In 1991, on the road to Tibet, I hailed a truck, asking the driver to drop me off at Lhasa. As the truck climbed up the Tibetan highland, we were surrounded by the snow covered mountain peaks, and humbled by the immense, wild power of their beauty. The macho-looking Tibetan truck driver turned on his tape recorder, a soprano’s lone voice filled the small cabin with a Tibetan folk lore, no words were spoken as we took turns gulping down strong sorghum wine. During that journey, I didn’t take out my camera, because my lens could not hold such absolute purity and immensity…

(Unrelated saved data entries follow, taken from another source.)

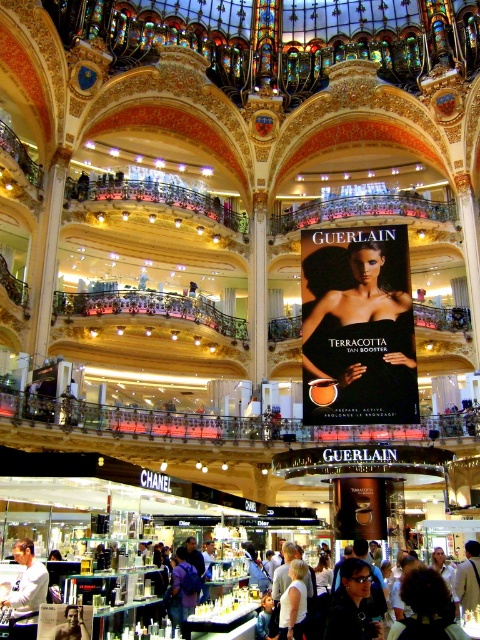 Question: Where is white cotton shirt at center located in relation to purple fabric backpack at center in the image?

Choices:
 (A) right
 (B) left

Answer: (B)

Question: Is matte black compact at center to the left of white cotton shirt at center from the viewer's perspective?

Choices:
 (A) no
 (B) yes

Answer: (A)

Question: Does purple fabric backpack at center have a greater width compared to smooth skin torso at center?

Choices:
 (A) yes
 (B) no

Answer: (A)

Question: Which object is farther from the camera taking this photo?

Choices:
 (A) white cotton shirt at center
 (B) matte black compact at center

Answer: (B)

Question: Which of these objects is positioned closest to the matte black compact at center?

Choices:
 (A) dark sunglasses at center
 (B) purple fabric backpack at center
 (C) white cotton shirt at center

Answer: (B)

Question: Which of these objects is positioned farthest from the white cotton shirt at center?

Choices:
 (A) dark sunglasses at center
 (B) purple fabric backpack at center
 (C) matte black compact at center
 (D) smooth skin torso at center

Answer: (C) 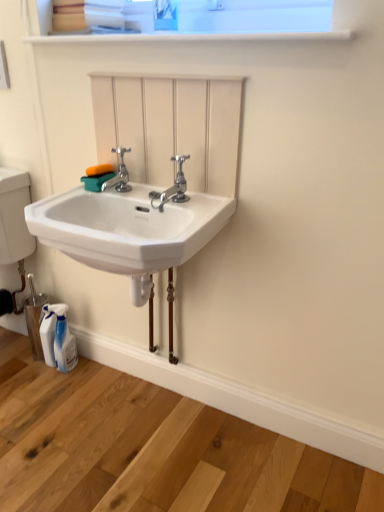 Where is `vacant area that is in front of white glossy spray bottle at lower left`? vacant area that is in front of white glossy spray bottle at lower left is located at coordinates (53, 398). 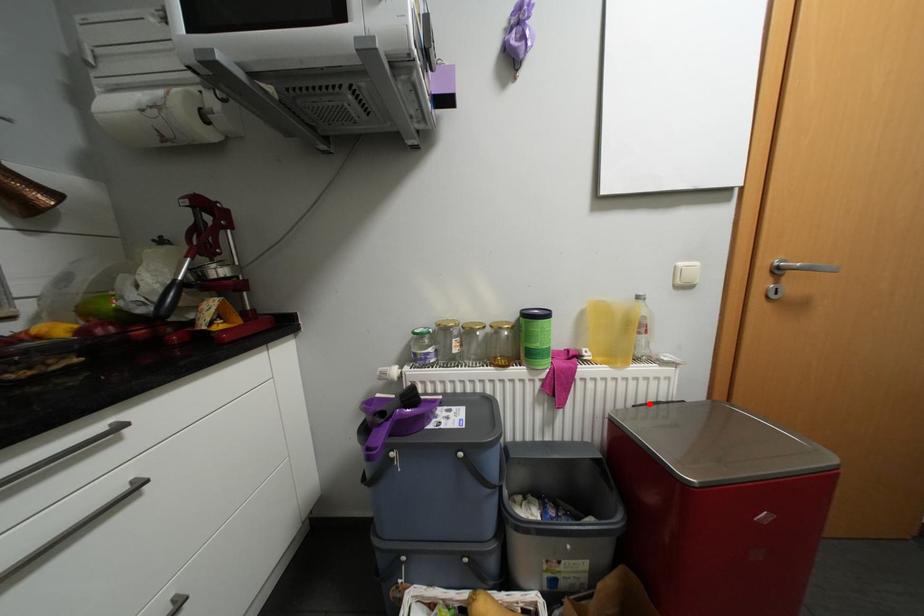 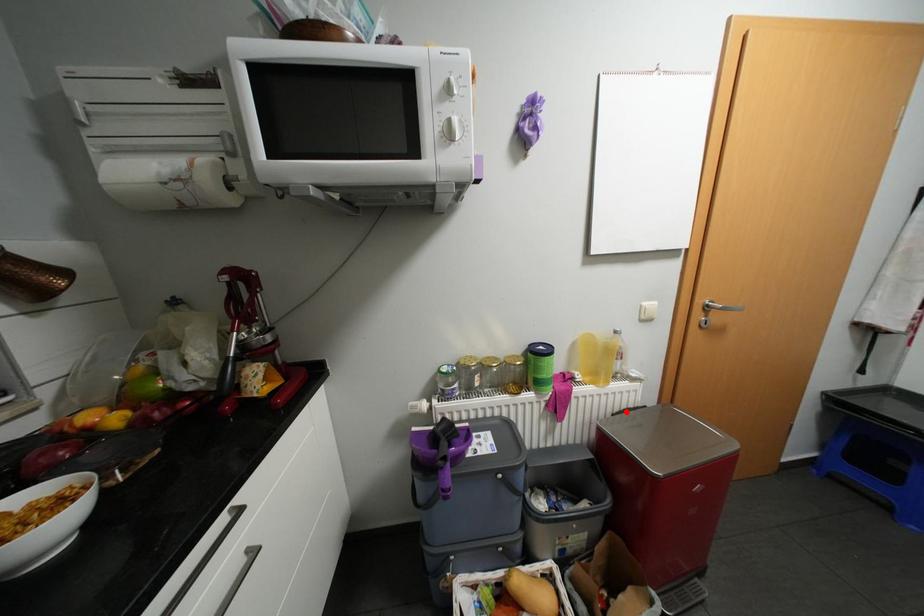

During the same year, I couldn’t get into Xi-Shuang-Ban-Na due to the lack of an authorized travel permit. Looking for a way to get in illegally, I met a few newly released drug-dealers in a border town bar. They claimed that they could sneak me into the region further up the River of Lan-Cang. That night, we camped by the river side. Out of cautiousness, I tied all my photo equipments and luggage around my body. It was a sleepless night, and not the least because of the bumpy pebbles beneath my sleeping bag. However, as the trip continued, they befriended me, doubled as my porters, and never betrayed me in any small way. During that trip, I didn’t take out my camera, because film can not record the complexity of such contrast…

In 1999, at a Native American tribe of New Mexico, the sun was setting as people started their annual Sun Dance. When the yellow dust rose above their dancing feet, a rainbow colored cloud slowly materialized above us. That moment, I didn’t take out my camera, because the shutter can not capture the dance of their spirit…

When I first stood before the majestic mountains of the Tibetan highland, I realized the vulnerability of human beings. Although we each possess our own world, as the most intelligent creatures of this earth, we are equal and are blessed with the common humanity. Diverse environments created diverse social groups, and various social groups formed this kaleidoscope world. To understand and to know others as I understand and know myself has become the eternal compass in all my travels. I believe that the gap between you and me can only be measured and filled by this understanding.